Arabic Little STT: Arabic Children Speech Recognition Dataset
2510.23319v1
cs.CL, cs.AI, cs.HC, cs.LG, cs.SD
2025-10-29
Авторы:
Mouhand Alkadri, Dania Desouki, Khloud Al Jallad
Abstract
The performance of Artificial Intelligence (AI) systems fundamentally depends
on high-quality training data. However, low-resource languages like Arabic
suffer from severe data scarcity. Moreover, the absence of child-specific
speech corpora is an essential gap that poses significant challenges. To
address this gap, we present our created dataset, Arabic Little STT, a dataset
of Levantine Arabic child speech recorded in classrooms, containing 355
utterances from 288 children (ages 6 - 13). We further conduct a systematic
assessment of Whisper, a state-of-the-art automatic speech recognition (ASR)
model, on this dataset and compare its performance with adult Arabic
benchmarks. Our evaluation across eight Whisper variants reveals that even the
best-performing model (Large_v3) struggles significantly, achieving a 0.66 word
error rate (WER) on child speech, starkly contrasting with its sub 0.20 WER on
adult datasets. These results align with other research on English speech.

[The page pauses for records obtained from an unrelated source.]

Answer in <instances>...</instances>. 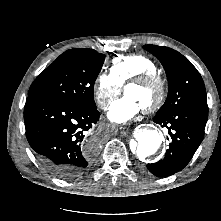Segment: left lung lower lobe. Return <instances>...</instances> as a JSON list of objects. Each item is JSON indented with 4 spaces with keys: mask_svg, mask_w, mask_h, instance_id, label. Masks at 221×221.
<instances>
[{
    "mask_svg": "<svg viewBox=\"0 0 221 221\" xmlns=\"http://www.w3.org/2000/svg\"><path fill=\"white\" fill-rule=\"evenodd\" d=\"M208 119V111L189 107L153 121L169 130L171 143L162 160L147 165V169L158 177H167L182 170L199 147Z\"/></svg>",
    "mask_w": 221,
    "mask_h": 221,
    "instance_id": "1",
    "label": "left lung lower lobe"
}]
</instances>
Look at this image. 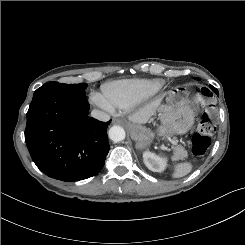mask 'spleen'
<instances>
[{"label": "spleen", "mask_w": 245, "mask_h": 245, "mask_svg": "<svg viewBox=\"0 0 245 245\" xmlns=\"http://www.w3.org/2000/svg\"><path fill=\"white\" fill-rule=\"evenodd\" d=\"M192 170V164L189 162L179 163L175 166L173 177L179 178L187 175Z\"/></svg>", "instance_id": "spleen-1"}]
</instances>
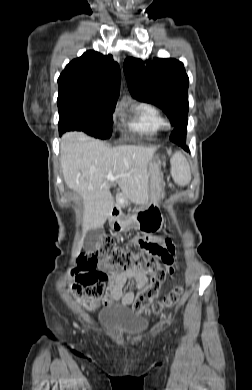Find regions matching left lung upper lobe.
I'll list each match as a JSON object with an SVG mask.
<instances>
[{
  "label": "left lung upper lobe",
  "instance_id": "1",
  "mask_svg": "<svg viewBox=\"0 0 252 390\" xmlns=\"http://www.w3.org/2000/svg\"><path fill=\"white\" fill-rule=\"evenodd\" d=\"M124 73L133 98L161 108L176 128L170 140L186 132L188 116L189 78L182 62L171 58L143 61L129 57L124 62Z\"/></svg>",
  "mask_w": 252,
  "mask_h": 390
}]
</instances>
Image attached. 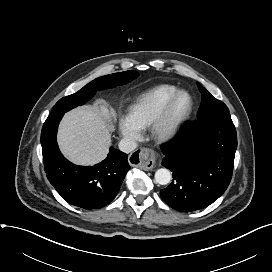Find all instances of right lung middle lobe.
Listing matches in <instances>:
<instances>
[{
	"label": "right lung middle lobe",
	"mask_w": 272,
	"mask_h": 272,
	"mask_svg": "<svg viewBox=\"0 0 272 272\" xmlns=\"http://www.w3.org/2000/svg\"><path fill=\"white\" fill-rule=\"evenodd\" d=\"M138 75V72L130 70L99 77L78 92L60 99L53 107L50 116L65 113L72 108L83 105L94 96L96 91L124 85L138 77Z\"/></svg>",
	"instance_id": "1"
}]
</instances>
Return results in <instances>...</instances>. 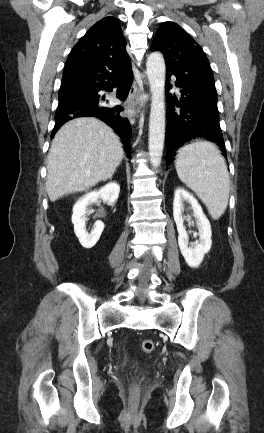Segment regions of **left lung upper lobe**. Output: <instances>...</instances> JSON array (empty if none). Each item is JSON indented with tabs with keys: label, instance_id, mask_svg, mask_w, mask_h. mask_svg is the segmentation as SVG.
Listing matches in <instances>:
<instances>
[{
	"label": "left lung upper lobe",
	"instance_id": "1",
	"mask_svg": "<svg viewBox=\"0 0 264 433\" xmlns=\"http://www.w3.org/2000/svg\"><path fill=\"white\" fill-rule=\"evenodd\" d=\"M152 50L163 53L166 70L186 80L215 84L209 61L202 48L178 24L162 23L154 37Z\"/></svg>",
	"mask_w": 264,
	"mask_h": 433
}]
</instances>
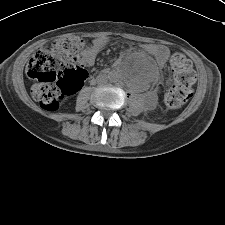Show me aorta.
I'll list each match as a JSON object with an SVG mask.
<instances>
[{"label": "aorta", "mask_w": 225, "mask_h": 225, "mask_svg": "<svg viewBox=\"0 0 225 225\" xmlns=\"http://www.w3.org/2000/svg\"><path fill=\"white\" fill-rule=\"evenodd\" d=\"M109 80H110L111 82H117V81H118V77L115 76V75H110V76H109Z\"/></svg>", "instance_id": "obj_1"}]
</instances>
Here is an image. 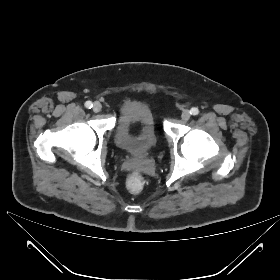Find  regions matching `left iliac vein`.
Segmentation results:
<instances>
[{
    "instance_id": "1",
    "label": "left iliac vein",
    "mask_w": 280,
    "mask_h": 280,
    "mask_svg": "<svg viewBox=\"0 0 280 280\" xmlns=\"http://www.w3.org/2000/svg\"><path fill=\"white\" fill-rule=\"evenodd\" d=\"M190 117H191V114H190V111H189V110H184V111L182 112V114H181V118H182V120H184V121L189 120Z\"/></svg>"
}]
</instances>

Results highlight the critical need for dedicated child speech benchmarks and
inclusive training data in ASR development. Emphasizing that such data must be
governed by strict ethical and privacy frameworks to protect sensitive child
information. We hope that this study provides an initial step for future work
on equitable speech technologies for Arabic-speaking children. We hope that our
publicly available dataset enrich the children's demographic representation in
ASR datasets.